▶ **What to do**:
Find the line containing "道路・橋梁などの土木工事や庁舎・事務所教育施" in the entries below. Restate it and each line after it, word for word, up to and including the line containing "ного дома под ключ".

▶ **Supplied records**:
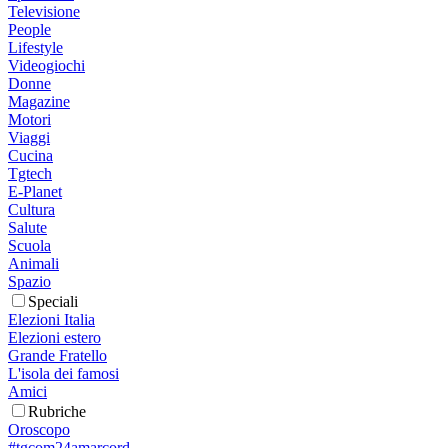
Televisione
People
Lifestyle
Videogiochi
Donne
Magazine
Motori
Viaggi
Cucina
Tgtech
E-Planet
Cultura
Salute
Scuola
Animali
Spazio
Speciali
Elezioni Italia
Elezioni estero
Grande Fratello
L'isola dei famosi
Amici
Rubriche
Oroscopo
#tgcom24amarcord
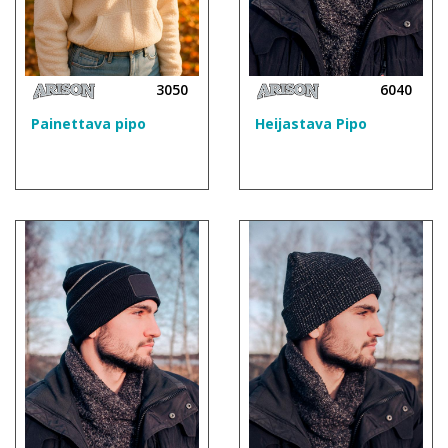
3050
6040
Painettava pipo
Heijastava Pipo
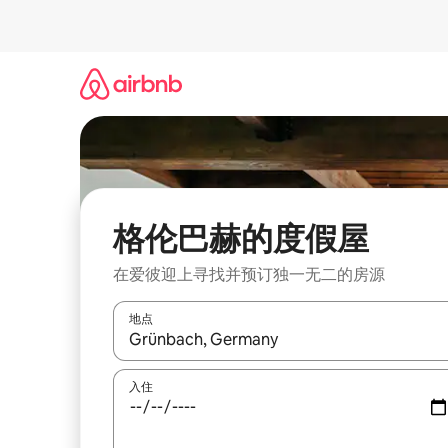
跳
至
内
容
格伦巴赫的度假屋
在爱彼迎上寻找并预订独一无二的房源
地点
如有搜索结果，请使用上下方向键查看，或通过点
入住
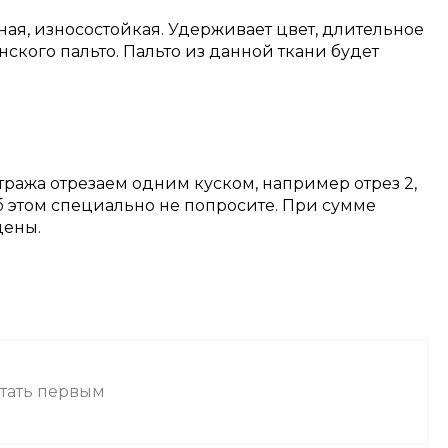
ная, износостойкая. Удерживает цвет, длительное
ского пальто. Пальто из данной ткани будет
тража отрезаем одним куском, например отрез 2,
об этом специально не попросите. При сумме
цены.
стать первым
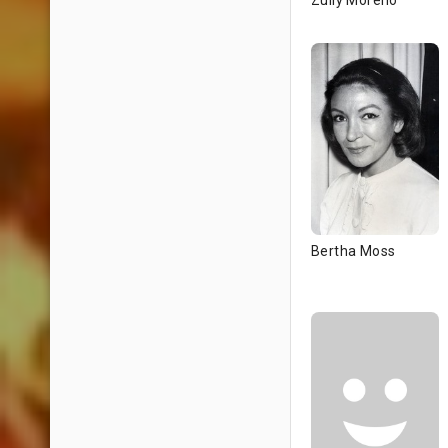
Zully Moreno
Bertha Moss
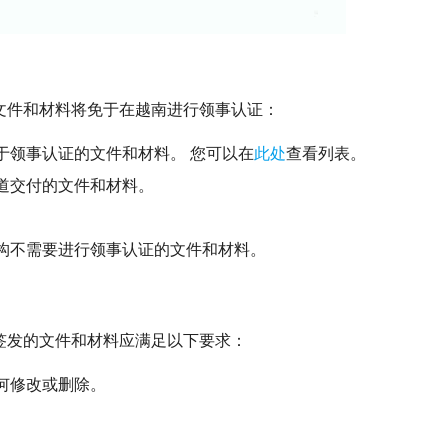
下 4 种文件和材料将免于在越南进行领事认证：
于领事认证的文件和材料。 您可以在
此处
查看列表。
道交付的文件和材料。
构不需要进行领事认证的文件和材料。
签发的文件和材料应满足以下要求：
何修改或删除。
* * *
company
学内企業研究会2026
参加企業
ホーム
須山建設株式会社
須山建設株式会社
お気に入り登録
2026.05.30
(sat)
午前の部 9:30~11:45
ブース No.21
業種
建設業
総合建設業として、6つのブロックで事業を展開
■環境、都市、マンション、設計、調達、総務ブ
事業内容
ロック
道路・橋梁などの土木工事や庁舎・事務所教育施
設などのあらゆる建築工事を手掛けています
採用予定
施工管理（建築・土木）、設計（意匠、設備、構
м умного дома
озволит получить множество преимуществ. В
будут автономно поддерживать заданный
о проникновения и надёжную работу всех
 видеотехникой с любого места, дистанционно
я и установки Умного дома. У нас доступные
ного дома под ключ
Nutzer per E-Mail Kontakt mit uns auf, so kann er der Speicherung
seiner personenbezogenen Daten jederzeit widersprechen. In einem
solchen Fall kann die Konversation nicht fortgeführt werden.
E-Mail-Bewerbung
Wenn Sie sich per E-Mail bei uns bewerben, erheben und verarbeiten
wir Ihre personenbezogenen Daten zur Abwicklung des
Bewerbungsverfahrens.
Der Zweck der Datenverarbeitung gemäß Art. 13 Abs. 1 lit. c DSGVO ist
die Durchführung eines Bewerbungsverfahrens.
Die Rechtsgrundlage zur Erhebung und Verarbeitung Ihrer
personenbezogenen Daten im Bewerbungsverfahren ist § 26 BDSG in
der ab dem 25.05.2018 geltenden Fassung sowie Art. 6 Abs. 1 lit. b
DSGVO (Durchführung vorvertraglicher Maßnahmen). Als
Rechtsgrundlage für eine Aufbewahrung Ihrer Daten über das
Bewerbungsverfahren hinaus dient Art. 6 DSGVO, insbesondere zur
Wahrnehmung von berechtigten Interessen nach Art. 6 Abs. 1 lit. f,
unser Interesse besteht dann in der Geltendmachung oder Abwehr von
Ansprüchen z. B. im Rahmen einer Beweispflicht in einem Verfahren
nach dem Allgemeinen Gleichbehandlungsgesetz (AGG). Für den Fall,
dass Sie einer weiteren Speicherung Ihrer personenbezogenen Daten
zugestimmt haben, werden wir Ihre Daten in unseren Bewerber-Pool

▶ **Output of the exercise**:
道路・橋梁などの土木工事や庁舎・事務所教育施
設などのあらゆる建築工事を手掛けています
採用予定
施工管理（建築・土木）、設計（意匠、設備、構
м умного дома
озволит получить множество преимуществ. В
будут автономно поддерживать заданный
о проникновения и надёжную работу всех
 видеотехникой с любого места, дистанционно
я и установки Умного дома. У нас доступные
ного дома под ключ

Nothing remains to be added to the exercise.